It’s All In Your Head
Free The Mind: Can You Rewire The Brain Just By Taking A Breath?
A film by Phie Ambo
Offers Trauma Victims Hope
North American Premiere at Hot Docs
Director Phie Ambo will be in Toronto for the duration of Hot Docs.
Special guest Dr. Richard Davidson will be in Toronto May 2 only, in the afternoon.
The brain is a wondrous instrument. But it has a dark side. Look no further than the statistics that 22 U.S. veteran soldiers commit suicide every day.
Phie Ambo’s Free The Mind: Can You Rewire The Brain Just By Taking A Breath? shows pathologies like Post Traumatic Stress Disorder, ADHD and anxiety being tackled directly, while painting a wide-eyed picture of the organ responsible, a mysterious, unimaginably complex chemical computer with potential that we’ve only begun to explore.
Inspired by her own bout of panic attacks years earlier – treated with meditation rather than medication – the eclectic Danish filmmaker aimed her camera at the works of University of Wisconsin scholar Richard Davidson, the founder of The Center for Investigating Healthy Minds, and three of his case studies.
They were: Steve and Rich, two American Iraq/Afghanistan War veterans, both of whom were plagued with painful nightmares and insomnia, fueled by attacks of conscience over what they’d seen and done while serving their country, and Will, a five-year-old, plagued with anxiety and ADHD.
The filmed results of the breathing exercise/mindfulness meditation and yoga regimen will be controversial – certain to be debated and scrutinized by a medical establishment that has not been able to deal effectively with either trauma or learning disabilities. And there is inherent drama in a procedure that takes war veterans and takes them deep into the memories their brains have elected to bury.
But a traumatic environment like a battlefield effectively rewires the brain, Ambo says. And the only “cure” is to rewire it non-invasively.
“We are entering a new era,” says director Ambo. “Constantly, new fundamental questions are raised about who we are as human beings. The more questions asked, the more obvious it is to me how many things we still don’t understand. I find that very inspiring!”
Free The Mind is the second film of Ambo’s trilogy on the human mind.
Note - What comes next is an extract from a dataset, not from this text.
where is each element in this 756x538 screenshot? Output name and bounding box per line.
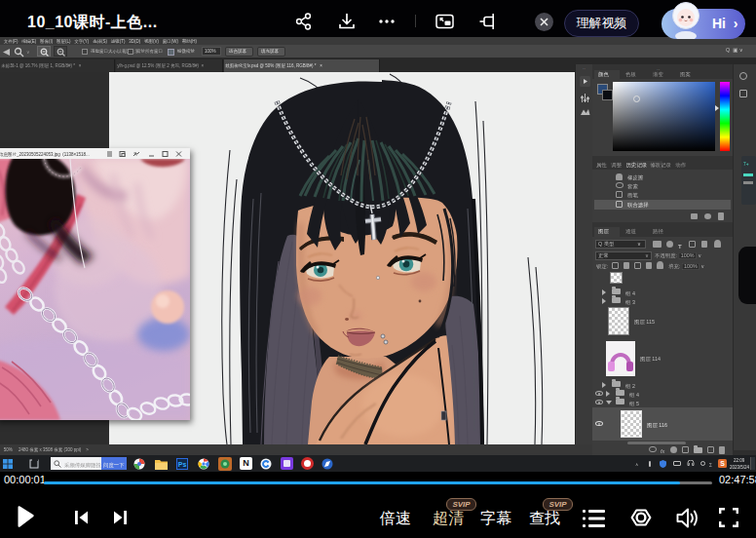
svg-text:..: .. (583, 64, 586, 70)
The first, Mechanical Love (2007) about man’s relationship to robots, questions what is a feeling and how is it manifested in the mind and the body. “Characteristic for both films is their location in the field where science meets reality, where scientists use question marks instead of dots,” she says.
“In Free The Mind the central questions are: ‘What is a thought and how does it create a manifestation in the body?’ and ‘Can we make a physical change of the brain only by the power of thoughts?’”
Other previous works by Ambo include Gambler (2006), which examined the conflicted personality of then lesser-known director Nicolas Winding Refn (Drive) and Family (2001) winner of the Joris Ivens Award, at IDFA, Amsterdam.
Produced by Sigrid Dyekjaer, Co-Produced by Kaarle Aho, Edited by Marion Tuor, Music Composed by Johann Johannsson. Produced by Danish Documentary Production with the support from the Danish Film Institute, DR Broadcast Corporation, Norkisk Film & TV Fond, YLE, Finnish Film Institute and Media.